Who is Who in a Congressional Office
Washington Office Staff
Chief of Staff – Sometimes referred to as the administrative assistant, handles the overall office operations, including the assignment of work and the supervision of staff. Reports directly to the legislator and usually is responsible for evaluating the political outcomes of various legislative proposals and constituent requests.
Legislative Director - Monitors the legislative schedule and makes final recommendations to the legislator regarding particular issues.
Legislative Assistant – Possesses expertise in specific legislative areas. For example, an office may include a different legislative assistant for health issues, environmental matters and taxes. In most legislative offices, there are several legislative assistants with responsibilities and expertise in specific legislative areas.
Legislative Correspondent – Manages the legislator’s correspondence. Reads, logs and tallies letters and email from constituents and flags items for the legislator’s review.
Press Secretary or Communications Director- Manages the legislator’s relationship with the media and the general public. Is expected to know how to effectively promote the member’s views or positions on specific issues.
Scheduler/ Executive Assistant- Manages the legislator’s schedule and makes travel arrangements, arranging speaking dates, visits to the district, etc.

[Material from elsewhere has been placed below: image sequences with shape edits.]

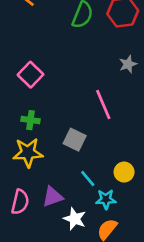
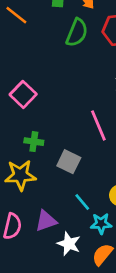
green cross: (30, 120) -> (34, 142), moved

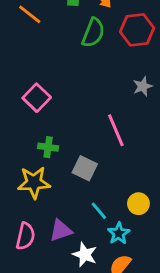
cyan star: (101, 224) -> (119, 233), turned -30

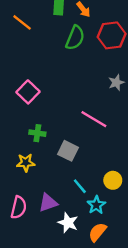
pink line: (116, 130) -> (94, 119), turned -36
yellow star: (34, 182) -> (26, 163), size x0.7

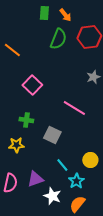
orange line: (22, 22) -> (12, 50), moved
pink square: (28, 92) -> (32, 85), moved

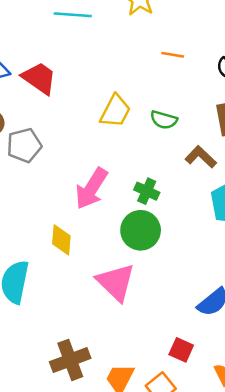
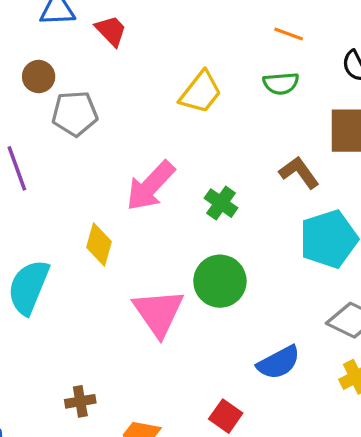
red trapezoid: (39, 78) -> (111, 31), size x0.7
green semicircle: (164, 120) -> (281, 83), moved, turned -32
green circle: (141, 230) -> (220, 281), moved
brown cross: (70, 360) -> (80, 401), size x0.6

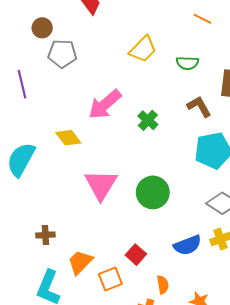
green semicircle: (281, 83) -> (187, 63), moved
yellow diamond: (99, 244) -> (68, 138), turned -60
green circle: (220, 281) -> (153, 192), moved
blue semicircle: (279, 363) -> (188, 245), moved

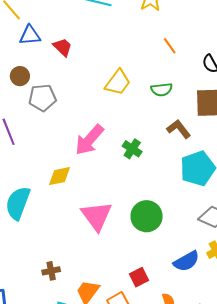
orange line: (202, 19) -> (170, 46), turned 36
yellow diamond: (68, 138) -> (59, 176), turned -55
red square: (136, 255) -> (139, 277), turned 30

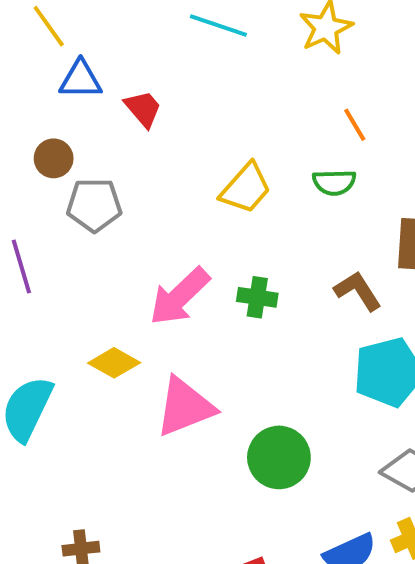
green semicircle: (162, 90) -> (334, 182), moved
green cross: (132, 149) -> (257, 297), moved, turned -30
yellow diamond: (59, 176) -> (114, 363), turned 35
pink triangle: (97, 216) -> (185, 407), moved, turned 40

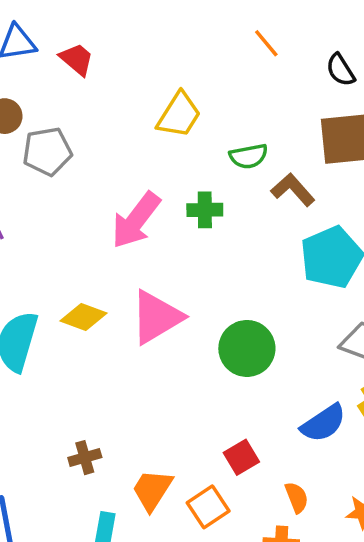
green semicircle: (334, 182) -> (249, 156), moved
yellow diamond: (114, 363) -> (84, 317), moved

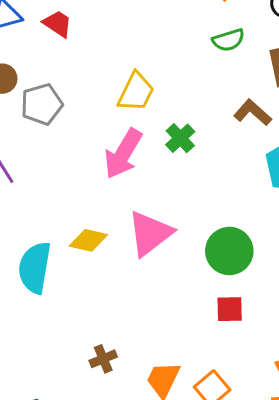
yellow trapezoid: (179, 115) -> (136, 92), moved
green semicircle: (249, 156) -> (228, 40), moved
green cross: (205, 210) -> (180, 138), turned -36
red square: (241, 457) -> (230, 309), moved, turned 36

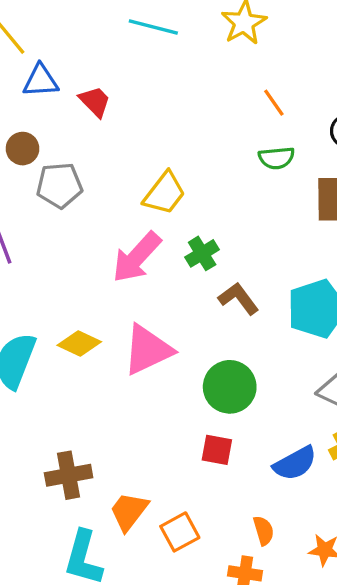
brown L-shape: (253, 113) -> (239, 299), moved
brown cross: (103, 359) -> (69, 475), size x1.5

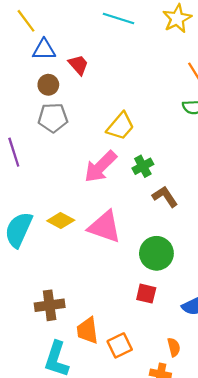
brown circle: (23, 149) -> (48, 85), moved
pink triangle: (148, 350) -> (105, 227), turned 42
orange trapezoid: (129, 511) -> (87, 330), turned -48

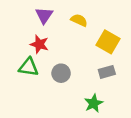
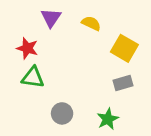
red star: (39, 44) -> (27, 48), moved
gray circle: (61, 73) -> (62, 113), moved

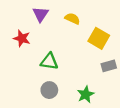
green triangle: (33, 77) -> (49, 61), moved
gray rectangle: (123, 83) -> (109, 66), moved

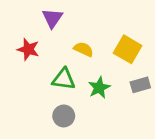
yellow semicircle: (72, 19) -> (84, 49), moved
green star: (86, 94) -> (99, 88), moved

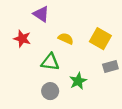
purple triangle: (52, 18) -> (41, 14), turned -30
green star: (99, 88) -> (78, 81), moved

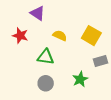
green star: (78, 81) -> (80, 79), moved

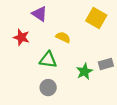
yellow square: (91, 36) -> (96, 18), moved
green star: (80, 79) -> (84, 71), moved

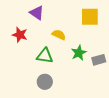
yellow square: (96, 18) -> (90, 17), turned -30
green star: (84, 71) -> (79, 53), moved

A legislator also maintains staff in the district office. Take the time to get to know these individuals as well, given that they may be more familiar with your organization and its role in the local community.
District staff director – A legislator’s main point person in the district. Reports directly to the legislator about the local community and can help move along meeting requests and other information you may wish to convey to the legislator.
Caseworker - Aides with constituent requests by preparing replies for the member’s signature. Responsibilities also may include helping resolve problems constituents present in relation to federal agencies, e.g., Social Security and Medicare issues, veteran’s benefits and passports.